Power (Over Ethernet) to the People

By Cameron Sturdevant  |  Posted 2003-11-24 Print this article Print

802.3af specification will lead to far-reaching cost savings.

Power over ethernet is going to fundamentally change the way LANs are used in the next three to five years by substantially lowering WLAN installation costs and removing one of the key barriers to VOIP implementations.

The recent ratification of the POE standard will unleash a slew of new devices on IT managers. Accommodating these devices and applications will require strategic planning, but the benefits will likely be far-reaching.

POE, known more formally as the IEEEs 802.3af specification, defines a standard way for data terminal equipment to be powered over Media Dependent Interface, or MDI. The POE standard was published—the IEEEs equivalent of bestowing sainthood—in July, but a trickle of 802.3af devices started showing up well before then.

POE will have the most direct and immediate benefit in the areas of wireless LANs and voice over IP. The spec makes it possible for IT managers to confidently install WLAN APs (access points) and IP telephone handsets without regard to the manufacturer of the PSE (Power Sourcing Equipment). Of course, IP telephone handsets are still functionally tied to specific vendors. However, any midspan power injector will work, as we saw in eWEEK Labs interoperability tests with Alcatel Internetworking Inc.s E-reflex model 4210 and PowerDsine Ltd.s 6012.
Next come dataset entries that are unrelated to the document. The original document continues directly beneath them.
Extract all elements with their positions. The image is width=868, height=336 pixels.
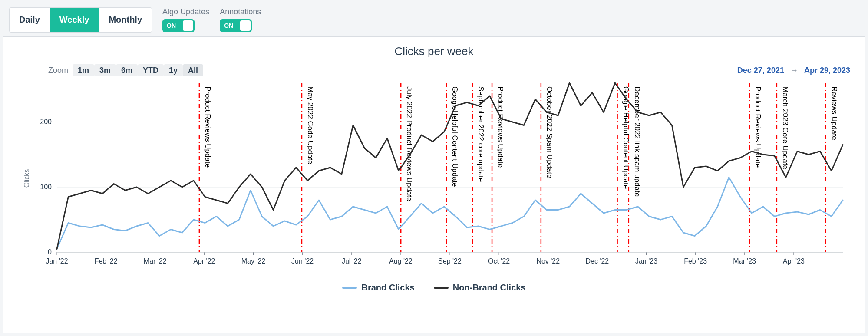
annotations-label: Annotations [220,7,261,16]
zoom-3m[interactable]: 3m [94,64,116,76]
annotations-toggle-group: Annotations ON [220,7,261,32]
svg-text:July 2022 Product Reviews Upda: July 2022 Product Reviews Update [405,86,413,201]
legend-swatch-brand [342,287,357,289]
toggle-thumb [183,20,193,31]
tab-monthly[interactable]: Monthly [99,8,152,32]
zoom-all[interactable]: All [183,64,203,76]
zoom-1y[interactable]: 1y [164,64,183,76]
toggle-thumb [240,20,251,31]
tab-daily[interactable]: Daily [10,8,50,32]
arrow-right-icon: → [790,66,798,75]
svg-text:Product Reviews Update: Product Reviews Update [204,86,212,168]
toggle-state-text: ON [167,22,176,29]
svg-text:Jan '22: Jan '22 [46,257,68,265]
svg-text:Product Reviews Update: Product Reviews Update [754,86,762,168]
svg-text:Feb '22: Feb '22 [95,257,118,265]
toolbar: Daily Weekly Monthly Algo Updates ON Ann… [3,3,865,37]
svg-text:December 2022 link spam update: December 2022 link spam update [633,86,641,197]
plot-area[interactable]: Clicks 0100200Jan '22Feb '22Mar '22Apr '… [40,79,855,278]
svg-text:GoogleHelpful Content Update: GoogleHelpful Content Update [451,86,459,187]
svg-text:Apr '22: Apr '22 [193,257,215,265]
svg-text:Jan '23: Jan '23 [635,257,657,265]
date-range: Dec 27, 2021 → Apr 29, 2023 [737,66,850,75]
svg-text:Aug '22: Aug '22 [389,257,413,265]
svg-text:Mar '22: Mar '22 [144,257,167,265]
svg-text:Jul '22: Jul '22 [342,257,362,265]
toggle-state-text: ON [224,22,233,29]
svg-text:Mar '23: Mar '23 [733,257,756,265]
legend-label: Brand Clicks [361,283,414,293]
svg-text:Product Reviews Update: Product Reviews Update [496,86,505,168]
chart-title: Clicks per week [13,45,855,58]
legend-nonbrand-clicks[interactable]: Non-Brand Clicks [434,283,526,293]
svg-text:Nov '22: Nov '22 [536,257,560,265]
date-to[interactable]: Apr 29, 2023 [804,66,850,75]
granularity-tabs: Daily Weekly Monthly [9,7,152,33]
zoom-6m[interactable]: 6m [116,64,138,76]
legend-brand-clicks[interactable]: Brand Clicks [342,283,414,293]
y-axis-label: Clicks [23,169,31,188]
chart-controls: Zoom 1m3m6mYTD1yAll Dec 27, 2021 → Apr 2… [48,66,850,75]
legend: Brand Clicks Non-Brand Clicks [13,283,855,293]
svg-text:March 2023 Core Update: March 2023 Core Update [781,86,789,169]
svg-text:Apr '23: Apr '23 [783,257,805,265]
svg-text:100: 100 [40,183,52,191]
chart-svg[interactable]: 0100200Jan '22Feb '22Mar '22Apr '22May '… [40,79,847,278]
svg-text:May 2022 Code Update: May 2022 Code Update [306,86,314,165]
algo-updates-label: Algo Updates [162,7,209,16]
tab-weekly[interactable]: Weekly [50,8,99,32]
analytics-card: Daily Weekly Monthly Algo Updates ON Ann… [3,3,865,333]
legend-label: Non-Brand Clicks [453,283,526,293]
svg-text:October 2022 Spam Update: October 2022 Spam Update [545,86,554,178]
chart-wrap: Clicks per week Zoom 1m3m6mYTD1yAll Dec … [3,37,865,298]
svg-text:Oct '22: Oct '22 [488,257,510,265]
svg-text:Dec '22: Dec '22 [586,257,609,265]
algo-updates-toggle[interactable]: ON [162,19,195,32]
svg-text:Feb '23: Feb '23 [684,257,707,265]
svg-text:May '22: May '22 [241,257,266,265]
algo-updates-toggle-group: Algo Updates ON [162,7,209,32]
svg-text:Jun '22: Jun '22 [291,257,314,265]
legend-swatch-nonbrand [434,287,449,289]
zoom-ytd[interactable]: YTD [138,64,164,76]
zoom-label: Zoom [48,66,68,75]
zoom-1m[interactable]: 1m [73,64,94,76]
svg-text:Sep '22: Sep '22 [438,257,462,265]
zoom-controls: Zoom 1m3m6mYTD1yAll [48,66,203,75]
svg-text:200: 200 [40,118,52,125]
svg-text:0: 0 [48,248,52,256]
svg-text:Reviews Update: Reviews Update [830,86,838,140]
date-from[interactable]: Dec 27, 2021 [737,66,784,75]
annotations-toggle[interactable]: ON [220,19,252,32]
The 802.3af spec can be used in both 10/100M-bps copper networks and over Gigabit Ethernet copper connections. (There is no way to conduct electricity through optic cables.) Power is supplied in one of two ways: over the spare wire pair (numbers 4, 5, 7 and 8) or "floated" over the data, with data and power transmitted on the same pair. Because PDs (powered devices) are required to accept power using either method, network managers likely wont need to be concerned with which method is used.
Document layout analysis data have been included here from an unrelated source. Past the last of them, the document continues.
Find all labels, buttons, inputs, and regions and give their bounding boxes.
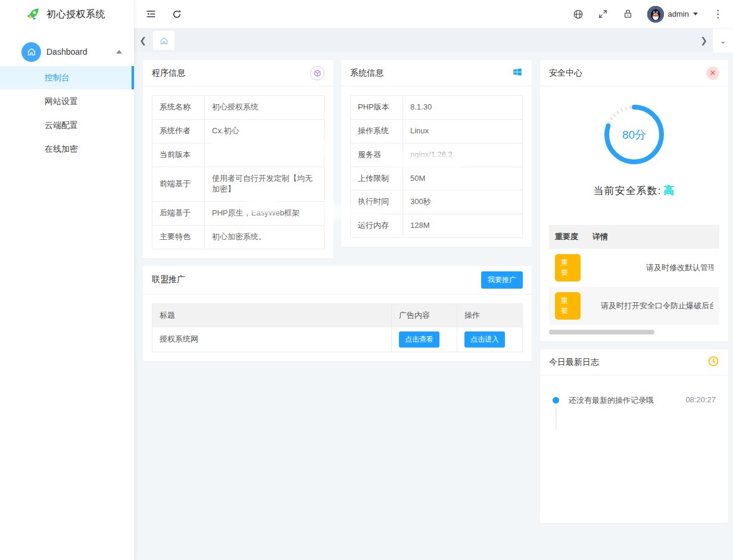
user-name: admin [668, 10, 689, 18]
user-menu[interactable]: admin [647, 6, 698, 23]
windows-icon [512, 67, 523, 79]
promo-card: 联盟推广 我要推广 标题 广告内容 操作 授权系统网 点击查看 点击进入 [143, 266, 532, 361]
promo-table: 标题 广告内容 操作 授权系统网 点击查看 点击进入 [152, 304, 523, 352]
app-title: 初心授权系统 [46, 8, 105, 21]
sidebar-group-label: Dashboard [46, 47, 88, 57]
program-info-table: 系统名称初心授权系统 系统作者Cx.初心 当前版本 前端基于使用者可自行开发定制… [152, 95, 325, 249]
program-info-card: 程序信息 系统名称初心授权系统 系统作者Cx.初心 当前版本 前端基于使 [143, 60, 333, 258]
sidebar-item-cloud-config[interactable]: 云端配置 [0, 114, 134, 137]
importance-badge: 重要 [555, 254, 581, 281]
lock-icon[interactable] [622, 8, 634, 20]
card-title: 安全中心 [549, 68, 582, 79]
home-tab-icon [160, 36, 169, 45]
security-detail: 请及时打开安全口令防止爆破后台 [592, 301, 713, 311]
sidebar-item-label: 网站设置 [45, 96, 78, 106]
sidebar-menu: 控制台 网站设置 云端配置 在线加密 [0, 66, 134, 161]
sidebar-item-label: 云端配置 [45, 120, 78, 130]
sidebar-item-label: 在线加密 [45, 144, 78, 154]
timeline-line [556, 408, 557, 430]
log-time: 08:20:27 [685, 395, 716, 404]
menu-fold-icon[interactable] [145, 8, 157, 20]
enter-button[interactable]: 点击进入 [464, 331, 505, 348]
rocket-icon [25, 7, 40, 22]
tab-dropdown-icon[interactable]: ⌄ [713, 29, 733, 52]
horizontal-scrollbar[interactable] [549, 330, 654, 334]
globe-icon[interactable] [572, 8, 584, 20]
security-card: 安全中心 ✕ 80分 当前安全系数:高 [540, 60, 728, 342]
security-level: 当前安全系数:高 [594, 183, 675, 198]
tab-scroll-left-icon[interactable]: ❮ [134, 36, 152, 45]
log-entry: 还没有最新的操作记录哦 08:20:27 [549, 384, 719, 406]
avatar [647, 6, 664, 23]
table-row: 授权系统网 点击查看 点击进入 [152, 327, 523, 352]
close-icon[interactable]: ✕ [706, 67, 719, 80]
clock-icon [707, 355, 719, 369]
timeline-dot-icon [553, 397, 559, 403]
col-importance: 重要度 [549, 225, 587, 249]
caret-down-icon [693, 12, 698, 15]
censor-blur [210, 139, 326, 155]
security-gauge: 80分 当前安全系数:高 [549, 95, 719, 198]
log-text: 还没有最新的操作记录哦 [569, 395, 685, 406]
tab-scroll-right-icon[interactable]: ❯ [695, 36, 713, 45]
security-detail: 请及时修改默认管理员密 [592, 262, 713, 273]
app-window: 初心授权系统 Dashboard 控制台 网站设置 云端配置 在线加密 [0, 0, 733, 560]
censor-blur [245, 199, 280, 212]
brand-logo[interactable]: 初心授权系统 [0, 0, 134, 29]
log-card: 今日最新日志 还没有最新的操作记录哦 08:20:27 [540, 349, 728, 523]
table-row: 重要 请及时打开安全口令防止爆破后台 [549, 287, 719, 325]
table-row: 重要 请及时修改默认管理员密 [549, 249, 719, 287]
card-title: 程序信息 [152, 68, 185, 79]
tabbar: ❮ ❯ ⌄ [134, 29, 733, 52]
sidebar: 初心授权系统 Dashboard 控制台 网站设置 云端配置 在线加密 [0, 0, 134, 560]
importance-badge: 重要 [555, 292, 581, 320]
sidebar-item-label: 控制台 [45, 73, 70, 82]
sidebar-item-site-settings[interactable]: 网站设置 [0, 90, 134, 113]
card-title: 今日最新日志 [549, 357, 599, 368]
censor-blur [325, 205, 381, 219]
cube-icon [310, 66, 325, 80]
gauge-score: 80分 [622, 129, 646, 141]
sidebar-item-online-encrypt[interactable]: 在线加密 [0, 137, 134, 161]
dashboard-home-icon [21, 42, 41, 62]
security-table: 重要度 详情 重要 请及时修改默认管理员密 重要 请及时打开安全口令防止爆破后台 [549, 225, 719, 325]
col-action: 操作 [457, 304, 523, 327]
main-content: 程序信息 系统名称初心授权系统 系统作者Cx.初心 当前版本 前端基于使 [134, 52, 733, 560]
top-header: admin ⋮ [134, 0, 733, 29]
col-title: 标题 [152, 304, 392, 327]
refresh-icon[interactable] [171, 8, 183, 20]
tab-home[interactable] [153, 31, 174, 50]
sidebar-group-dashboard[interactable]: Dashboard [0, 38, 134, 65]
fullscreen-icon[interactable] [597, 8, 609, 20]
view-ad-button[interactable]: 点击查看 [399, 331, 439, 348]
promo-title-cell: 授权系统网 [152, 327, 392, 352]
col-detail: 详情 [587, 225, 719, 249]
col-ad: 广告内容 [392, 304, 457, 327]
card-title: 系统信息 [350, 68, 383, 79]
sidebar-item-console[interactable]: 控制台 [0, 66, 134, 89]
card-title: 联盟推广 [152, 274, 185, 285]
promote-button[interactable]: 我要推广 [481, 271, 523, 289]
more-vertical-icon[interactable]: ⋮ [711, 9, 725, 19]
level-value: 高 [663, 184, 675, 196]
censor-blur [392, 152, 462, 169]
caret-up-icon [116, 50, 122, 54]
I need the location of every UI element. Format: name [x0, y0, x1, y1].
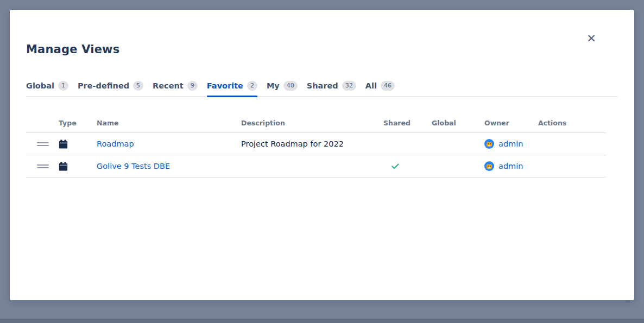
header-shared: Shared	[383, 119, 432, 127]
tab-count-badge: 32	[342, 81, 356, 91]
avatar	[484, 139, 494, 149]
view-name-link[interactable]: Golive 9 Tests DBE	[97, 162, 170, 170]
calendar-icon	[59, 162, 68, 171]
page-title: Manage Views	[26, 42, 634, 56]
tab-shared[interactable]: Shared 32	[307, 80, 356, 97]
background-bottom-edge	[0, 319, 644, 323]
tab-label: Shared	[307, 80, 338, 91]
table-row: Golive 9 Tests DBE	[26, 155, 607, 178]
tab-count-badge: 40	[283, 81, 298, 91]
tab-pre-defined[interactable]: Pre-defined 5	[78, 80, 143, 97]
header-global: Global	[432, 119, 484, 127]
calendar-icon	[59, 140, 68, 149]
header-description: Description	[241, 119, 383, 127]
manage-views-modal: ✕ Manage Views Global 1 Pre-defined 5 Re…	[10, 10, 634, 300]
tab-recent[interactable]: Recent 9	[153, 80, 198, 97]
owner-link[interactable]: admin	[498, 162, 523, 170]
header-name: Name	[97, 119, 241, 127]
tab-count-badge: 2	[247, 81, 257, 91]
tab-label: All	[365, 80, 377, 91]
tab-count-badge: 1	[58, 81, 68, 91]
owner-link[interactable]: admin	[498, 140, 523, 148]
view-name-link[interactable]: Roadmap	[97, 140, 134, 148]
header-type: Type	[59, 119, 97, 127]
tab-bar: Global 1 Pre-defined 5 Recent 9 Favorite…	[26, 80, 617, 97]
shared-cell	[383, 162, 432, 170]
tab-label: Pre-defined	[78, 80, 129, 91]
table-header-row: Type Name Description Shared Global Owne…	[26, 97, 607, 133]
view-description: Project Roadmap for 2022	[241, 140, 383, 148]
tab-count-badge: 5	[133, 81, 143, 91]
tab-favorite[interactable]: Favorite 2	[207, 80, 257, 97]
tab-label: Global	[26, 80, 54, 91]
tab-all[interactable]: All 46	[365, 80, 395, 97]
modal-overlay: ✕ Manage Views Global 1 Pre-defined 5 Re…	[0, 0, 644, 323]
tab-count-badge: 9	[187, 81, 198, 91]
tab-count-badge: 46	[381, 81, 395, 91]
tab-label: Favorite	[207, 80, 243, 91]
header-owner: Owner	[484, 119, 538, 127]
header-actions: Actions	[538, 119, 607, 127]
drag-handle-icon[interactable]	[37, 142, 49, 146]
check-icon	[391, 162, 400, 170]
table-row: Roadmap Project Roadmap for 2022	[26, 133, 607, 155]
drag-handle-icon[interactable]	[37, 164, 49, 168]
tab-global[interactable]: Global 1	[26, 80, 68, 97]
tab-label: My	[267, 80, 280, 91]
avatar	[484, 161, 494, 171]
tab-my[interactable]: My 40	[267, 80, 298, 97]
close-icon[interactable]: ✕	[584, 31, 598, 46]
views-table: Type Name Description Shared Global Owne…	[26, 97, 607, 178]
tab-label: Recent	[153, 80, 184, 91]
The exception is with Gigabit Ethernet, which makes use of the spare pair. However, this shouldnt be a concern for years to come because devices that generate gigabits of traffic will likely need far more power than can be supplied by 802.3af PSE.

Next page: POE Potential

Cameron Sturdevant Cameron Sturdevant is the executive editor of Enterprise Networking Planet. Prior to ENP, Cameron was technical analyst at PCWeek Labs, starting in 1997. Cameron finished up as the eWEEK Labs Technical Director in 2012. Before his extensive labs tenure Cameron paid his IT dues working in technical support and sales engineering at a software publishing firm . Cameron also spent two years with a database development firm, integrating applications with mainframe legacy programs. Cameron's areas of expertise include virtual and physical IT infrastructure, cloud computing, enterprise networking and mobility. In addition to reviews, Cameron has covered monolithic enterprise management systems throughout their lifecycles, providing the eWEEK reader with all-important history and context. Cameron takes special care in cultivating his IT manager contacts, to ensure that his analysis is grounded in real-world concern. Follow Cameron on Twitter at csturdevant, or reach him by email at cameron.sturdevant@quinstreet.com.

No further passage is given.